In this case, the upsurge of the people forced the system to promise to bring some police to trial—something they only very rarely do. But this is just to steer people back into having faith in the powers-that-be to deliver justice. This system is using Marilyn Mosby to tell people they should chill out the struggle and trust in a savior.
Let’s face it: Marilyn Mosby is a prosecutor. She is, regardless of her personal views (whatever they may be), part of the machinery of repression that fills the prisons with oppressed people and unleashes the police as an occupying army in the inner cities. On a very on-the-ground level, the operation of her office requires the most intimate collaboration with and backing for police brutality and murder. But it is larger than that. It’s about the whole system.
Her “job” is not about real justice for the thousands who are brutalized and yes, murdered, in Baltimore. As millions are incarcerated in this country, she is working to preserve and maintain the illusion that the American legal system is about justice and not about protecting the set-up as it exists, a set-up which keeps the vast majority of Black and Latino people in Baltimore and in society as a whole downpressed.

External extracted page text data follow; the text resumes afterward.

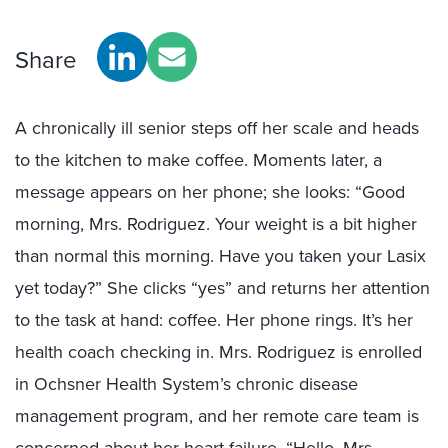
Share
A chronically ill senior steps off her scale and heads
to the kitchen to make coffee. Moments later, a
message appears on her phone; she looks: “Good
morning, Mrs. Rodriguez. Your weight is a bit higher
than normal this morning. Have you taken your Lasix
yet today?” She clicks “yes” and returns her attention
to the task at hand: coffee. Her phone rings. It’s her
health coach checking in. Mrs. Rodriguez is enrolled
in Ochsner Health System’s chronic disease
management program, and her remote care team is
concerned about her heart failure. “Hello, Mrs.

The reality is that the choice the people face is not between supporting Mosby’s actions or supporting the foaming at the mouth police supporters, but in continuing to mount a fierce and ongoing struggle against the system which is founded on the oppression and exploitation of people here and around the world.
The Whole Damn System is Guilty As Hell
Remember: the decision to bring charges against the police who murdered Freddie Gray was a call by the powers-that-be overall, not a single prosecutor. Mosby herself acknowledged in her statement that bringing charges required cooperation of elements of the Baltimore Police Department, sheriffs, and the (Republican) governor of Maryland. And she has been overt about doing this to chill out the struggle.

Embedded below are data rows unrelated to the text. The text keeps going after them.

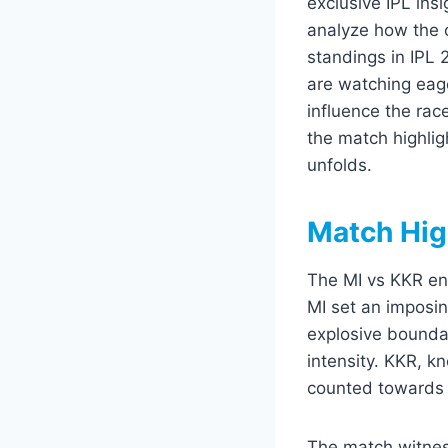
exclusive IPL insi
analyze how the 
standings in IPL 
are watching eag
influence the rac
the match highlig
unfolds.
Match Hig
The MI vs KKR enc
MI set an imposin
explosive bounda
intensity. KKR, k
counted towards 
The match witnes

The kinds of conflicts and contradictions within the ruling class that have accompanied that decision are part of the terrain on which the struggle for justice will be fought. And, as a matter of fact, conflicts within the ruling class—which tend to intensify when the people rise up—are part of the reason why revolution is possible—scientifically understood—they reveal “cracks in the wall” that the people have to go up against to bring about an actual revolution.
But we’ll get nowhere lining up behind one or other of theses forces. Efforts by forces who for various reasons are already throwing out a lot of bullshit have to be called out. But all these forces are coming from trying to preserve and shore up a system that has—from its inception—been built on the oppression of Black people, and that today—because of factors inherent to—built into—the way capitalism works—is implementing a program of slow genocide that could become fast genocide.
The police who murdered Freddie Gray must be convicted and sent to jail! You can’t say “no justice, no peace” and then call for “peace” when there is no justice. And you can’t rely on the enforcers for the system to bring about any kind of serious change in that system.